Em “Rubem Fonseca reinventa Molière em trama policial”, Oricchio explora um
elemento que chama de “anticlímax” apontando para o fato de que, como Fonseca conhece e
domina muito bem o gênero policial, ao invés de buscar uma solução fácil, preferiu trabalhar,
nesta narrativa, de uma forma mais oblíqua, já que aquele que tenta desvendar o crime – o
Marquês Anônimo – não é uma parte desinteressada, ele é “suspeito e hesitante”.
Nelson de Sá (2000), por sua vez, comenta o procedimento intertextual com as obras
de Molière e de Montaigne, já que, além dos trechos do dramaturgo que foram inseridos ao
longo da narrativa, encontramos citações literais (e pretensamente literais) dos Ensaios de
Montaigne. Afora isso, ele discorre sobre a identificação entre o escritor brasileiro e o
dramaturgo francês, já que ambos foram censurados: Molière teve a encenação da peça
Tartufo (1664) proibida e Fonseca foi censurado pela ditadura, seu livro de contos Feliz ano
novo cassado.
23
Em Os crimes do texto (2003), obra em que Vera Lúcia Follain de Figueiredo
analisa diversos contos fonsequianos, foi possível encontrar um trecho em que ela, ainda que
de forma rápida, aponta alguns aspectos importantes do romance O doente Molière, como a
“multiplicação do indivíduo em inúmeros outros que acaba desfazendo as dicotomias
escritor/personagem, realidade/ficção.” (2003, p.65). Figueiredo nos mostra que o próprio
Molière se multiplicava ao ser ao mesmo tempo escritor, diretor e ator de teatro e ao encenar
suas peças que criticavam uma sociedade em que também era possível perceber que tudo era
representação. Afora estes textos, nenhum trabalho de fôlego veio a nosso conhecimento.
Como comenta Nelson de Sá, outra novidade deste romance é a possibilidade do jogo
mais aberto com a intertextualidade, procedimento que já havia sido explorado na obra de
Fonseca, mas de uma forma mais diluída, permitindo que houvesse vários planos de leitura,
conforme o repertório de leitura e a “bagagem cultural” de cada leitor. Contudo, em O doente
Molière, a intertextualidade, com todas as suas implicações (reconhecimento da fonte,
compreensão do contexto em que se aplica e constatação de paródia do texto com o qual se
estabelece a relação intertextual), se acentuou de forma que alguns leitores, que deixaram
depoimentos sobre a leitura de O doente Molière em diversos sites da internet, julgaram que
a leitura, a quem falta o conhecimento dos temas do século XVII e da obra de Molière, pode
tornar-se difícil e cansativa. Isto, de certa forma, pode ocorrer se pensarmos que neste livro as
pistas para o desvendamento do suposto crime estão exatamente nas comédias escritas pelo
dramaturgo francês, sendo o procedimento intertextual não um mero enfeite do texto, mas um
instrumento, uma chave para a leitura do livro.

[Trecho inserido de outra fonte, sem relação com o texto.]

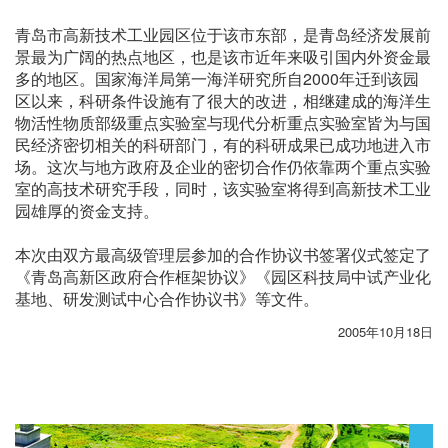
青岛市高新技术工业园区位于该市东部，是青岛经济发展前
景最为广阔的热点地区，也是该市近年来吸引国内外资金最
多的地区。国家海洋局第一海洋研究所自2000年迁到该园
区以来，科研条件设施有了很大的改进，相继建成的海洋生
物活性物质部级重点实验室与现代分析重点实验室皆为与国
民经济密切相关的科研部门，有的科研成果已成功地进入市
场。这次与地方政府及企业的密切合作仍依靠两个重点实验
室的高技术研究手段，同时，该实验室将得到高新技术工业
园雄厚的资金支持。
本次由双方最高级管理层参加的合作协议书签署仪式签定了
《青岛高新区政府合作框架协议》《园区科技局中试产业化
基地、研发测试中心合作协议书》等文件。
2005年10月18日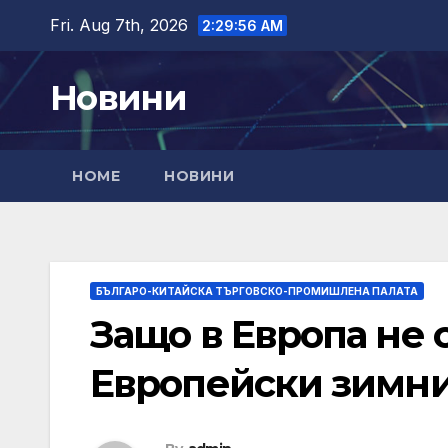
Skip
Fri. Aug 7th, 2026
2:29:57 AM
to
content
Новини
HOME
НОВИНИ
БЪЛГАРО-КИТАЙСКА ТЪРГОВСКО-ПРОМИШЛЕНА ПАЛАТА
Защо в Европа не 
Европейски зимни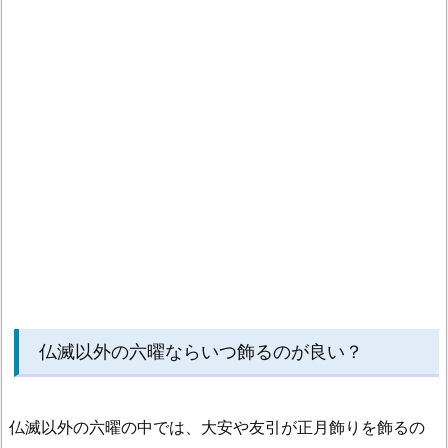
る
の
が
良
い
の
か？
1.
4.
正
月
飾
り
仏滅以外の六曜ならいつ飾るのが良い？
を
つ
け
仏滅以外の六曜の中では、大安や友引が正月飾りを飾るの
て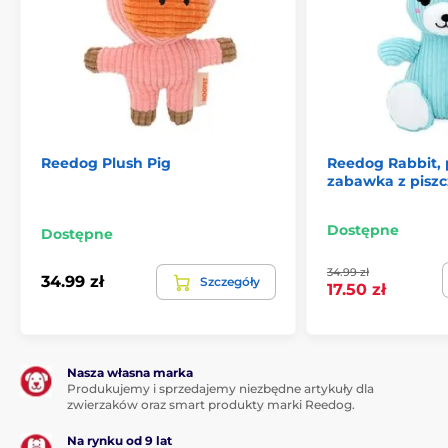
Reedog Plush Pig
Reedog Rabbit,
zabawka z piszc
Dostępne
Dostępne
34.99 zł
34.99 zł
Szczegóły
17.50 zł
Nasza własna marka
Produkujemy i sprzedajemy niezbędne artykuły dla
zwierzaków oraz smart produkty marki Reedog.
Na rynku od 9 lat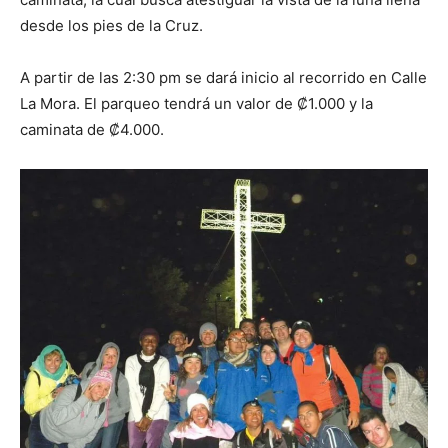
desde los pies de la Cruz.
A partir de las 2:30 pm se dará inicio al recorrido en Calle
La Mora. El parqueo tendrá un valor de ₡1.000 y la
caminata de ₡4.000.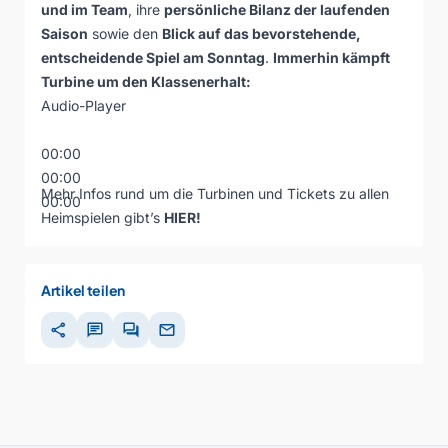
und im Team
, ihre
persönliche Bilanz der laufenden
Saison
sowie den
Blick auf das bevorstehende,
entscheidende Spiel am Sonntag
.
Immerhin kämpft
Turbine um den Klassenerhalt:
Audio-Player
00:00
00:00
Mehr Infos rund um die Turbinen und Tickets zu allen
00:00
Heimspielen gibt’s
HIER!
Artikel teilen
share
chat
forum
mail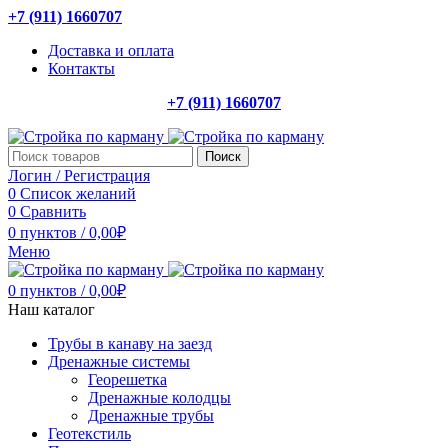
+7 (911) 1660707
Доставка и оплата
Контакты
+7 (911) 1660707
Поиск
Логин / Регистрация
0
Список желаний
0
Сравнить
0
пунктов
/
0,00
₽
Меню
0
пунктов
/
0,00
₽
Наш каталог
Трубы в канаву на заезд
Дренажные системы
Георешетка
Дренажные колодцы
Дренажные трубы
Геотекстиль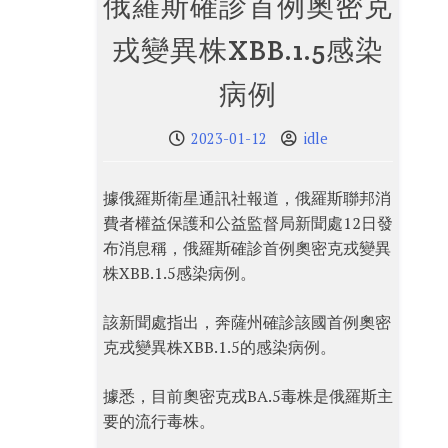
俄羅斯確診首例奧密克
戎變異株XBB.1.5感染
病例
2023-01-12
idle
據俄羅斯衛星通訊社報道，俄羅斯聯邦消
費者權益保護和公益監督局新聞處12日發
布消息稱，俄羅斯確診首例奧密克戎變異
株XBB.1.5感染病例。
該新聞處指出，奔薩州確診該國首例奧密
克戎變異株XBB.1.5的感染病例。
據悉，目前奧密克戎BA.5毒株是俄羅斯主
要的流行毒株。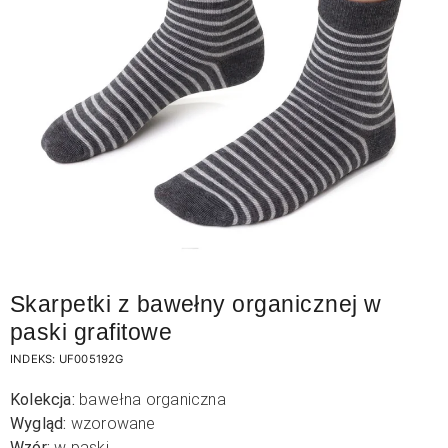
Skarpetki z bawełny organicznej w
paski grafitowe
INDEKS:
UF005192G
Kolekcja:
bawełna organiczna
Wygląd:
wzorowane
Wzór:
w paski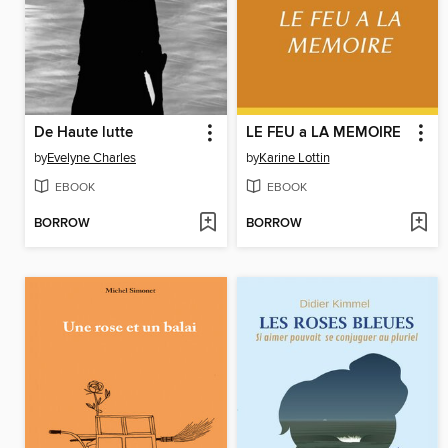
De Haute lutte
LE FEU a LA MEMOIRE
by
Evelyne Charles
by
Karine Lottin
EBOOK
EBOOK
BORROW
BORROW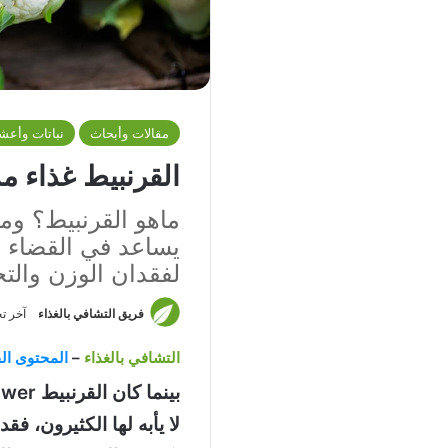
مقالات وأبحاث
نباتات وأعش
القرنبيط غذاء
ماهو القرنبيط؟ وما
يساعد في القضاء عل
لفقدان الوزن وال
فريق التشافي بالغذاء
آخر تحديث: 
التشافي بالغذاء
–
المحتوى الق
لا يأبه لها الكثيرون، ف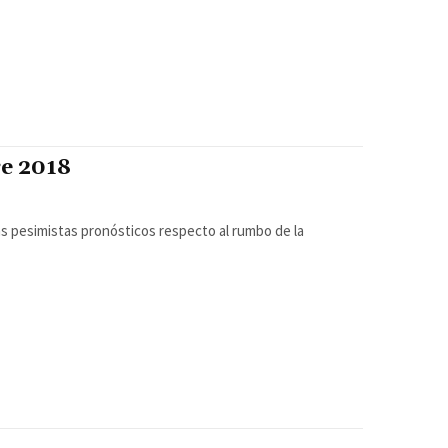
e 2018
s pesimistas pronósticos respecto al rumbo de la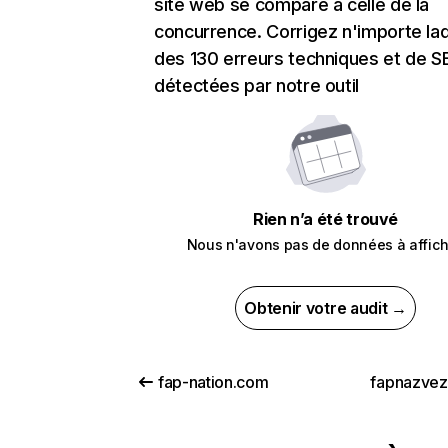
site web se compare à celle de la
concurrence. Corrigez n'importe laq
des 130 erreurs techniques et de 
détectées par notre outil
Rien n’a été trouvé
Nous n'avons pas de données à affich
Obtenir votre audit →
fap-nation.com
fapnazve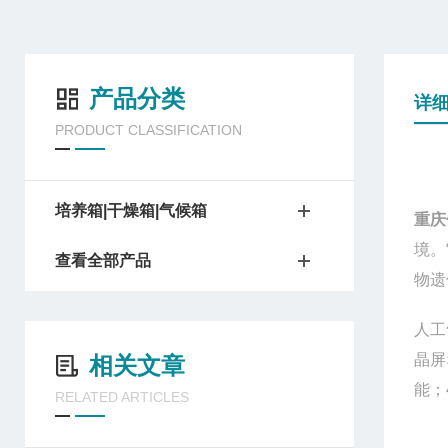
产品分类
详
PRODUCT CLASSIFICATION
培养箱|干燥箱|气候箱
重庆
境。
查看全部产品
物遗
人工
晶屏
相关文章
能；
RELATED ARTICLES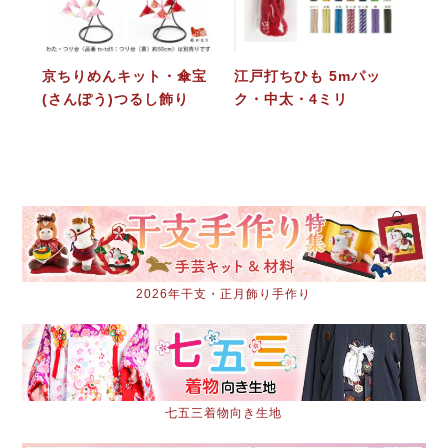
京ちりめんキット・傘宝
江戸打ちひも 5mパッ
(さんぽう)つるし飾り
ク・中太・4ミリ
2026年干支・正月飾り手作り
七五三着物向き生地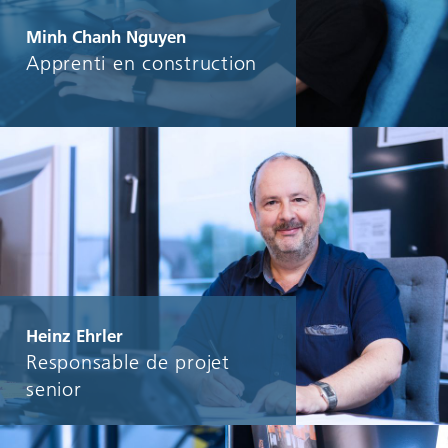
Minh Chanh Nguyen
Apprenti en construction
Heinz Ehrler
Responsable de projet
senior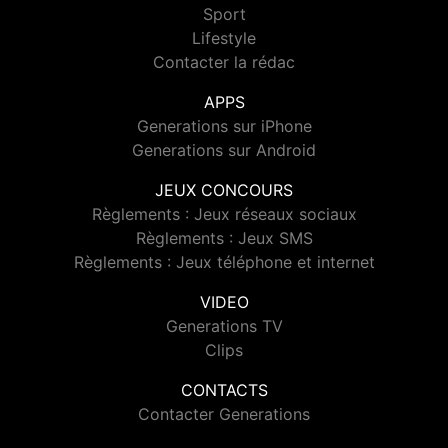
Sport
Lifestyle
Contacter la rédac
APPS
Generations sur iPhone
Generations sur Android
JEUX CONCOURS
Règlements : Jeux réseaux sociaux
Règlements : Jeux SMS
Règlements : Jeux téléphone et internet
VIDEO
Generations TV
Clips
CONTACTS
Contacter Generations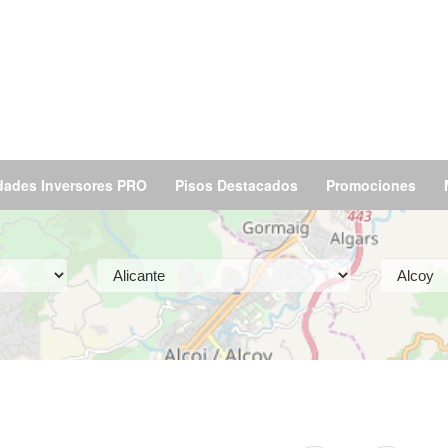
dades Inversores PRO
Pisos Destacados
Promociones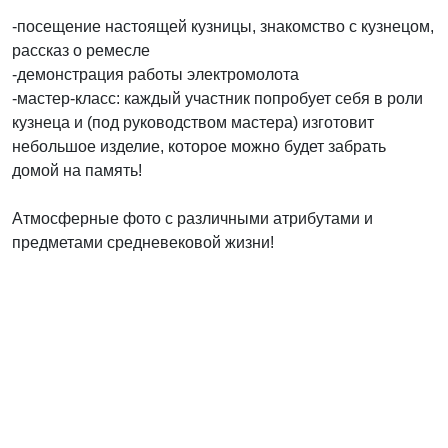
-посещение настоящей кузницы, знакомство с кузнецом,
рассказ о ремесле
-демонстрация работы электромолота
-мастер-класс: каждый участник попробует себя в роли
кузнеца и (под руководством мастера) изготовит
небольшое изделие, которое можно будет забрать
домой на память!
Атмосферные фото с различными атрибутами и
предметами средневековой жизни!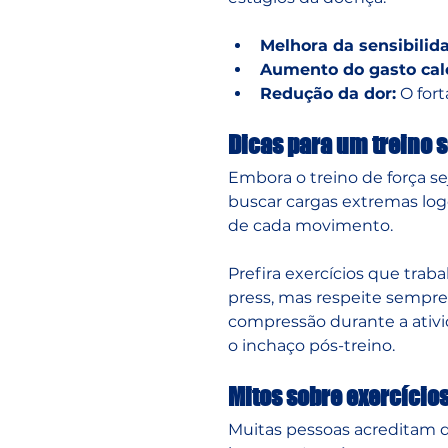
Melhora da sensibilida
Aumento do gasto cal
Redução da dor:
 O for
Dicas para um treino s
Embora o treino de força sej
buscar cargas extremas logo
de cada movimento.
Prefira exercícios que tr
press, mas respeite sempre 
compressão durante a ativid
o inchaço pós-treino.
Mitos sobre exercícios
Muitas pessoas acreditam 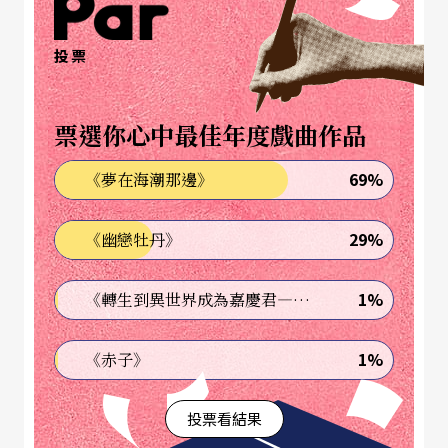
也納國家歌劇院；被暱稱為MTT的湯瑪斯擔任舊金
山交響樂團總監邁入第廿五年，也是他宣布退休之
投票
最後樂季。繼任者、現任愛樂管絃樂團的沙隆年會
有什麼改變，也令人好奇。國內兩大樂團也有極大
票選你心中最佳年度戲曲作品
變化，NSO音樂總監呂紹嘉將於本樂季後卸任；北
69%
《夢在海潮那邊》
市交則迎來殷巴爾擔任首席指揮。無獨有偶的，呂
紹嘉將馬勒作品作為樂團的主打之一；而殷巴爾將
29%
《幽戀牡丹》
以全套馬勒交響曲作為獻禮。至於國臺交，在首席
1%
《轉生到異世界成為嘉慶君—發現我的祖先是詐騙集團!?》
客席指揮水藍的規劃下，不僅貝多芬、馬勒不缺
席，更帶來文學與音樂的交響經典。
1%
《赤子》
巧合的是，兩個以「台北市」為名的樂團，也以整
投票看結果
數年為題盛大慶祝。北市交五十周年延續榮耀；北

Contudo, devemos ressaltar que o não conhecimento das fontes não se torna, nesta
obra tipicamente pós-moderna, um requisito essencial, pois é perfeitamente possível ler O
doente Molière e se deliciar apenas com a trama ou com os ousados comentários do narrador,
mesmo sem ter tido contato prévio com Molière e sua obra. Desta forma, o que se pode
constatar é que há em uma mesma narrativa diferentes perspectivas de leitura que podem
agradar e conquistar os mais diversos tipos de leitor, desde os que buscam o simples
entretenimento até os que estão em busca de algo mais, como referências a obras da literatura
universal ou reflexões sobre os processos que envolvem a leitura e a escritura.
Ao estabelecer a estrutura do conto policial, Ricardo Piglia (1994) afirma que este
sempre é composto por duas histórias, em que a primeira história é narrada em primeiro plano
24
e está visível, enquanto que a segunda é narrada em um segundo plano, que é construída de
um modo elíptico e fragmentário.
Tomando este exemplo podemos perceber que Fonseca, ao construir O doente
Molière, vai buscar no modelo do conto policial os elementos estruturais para sua narrativa.
Tematicamente isso fica claro desde o momento em que se lê a contracapa do livro, pois ali já
é lançada a questão do possível envenenamento; no entanto, a partir da leitura atenta do
romance, surge o elemento de surpresa ao qual se refere Piglia: no final da narrativa, a história
secreta aparece na superfície (p. 37). Sendo assim, qual seria esta história secreta que vai
sendo tecida nas entrelinhas da história aparente? A história da literatura ocidental.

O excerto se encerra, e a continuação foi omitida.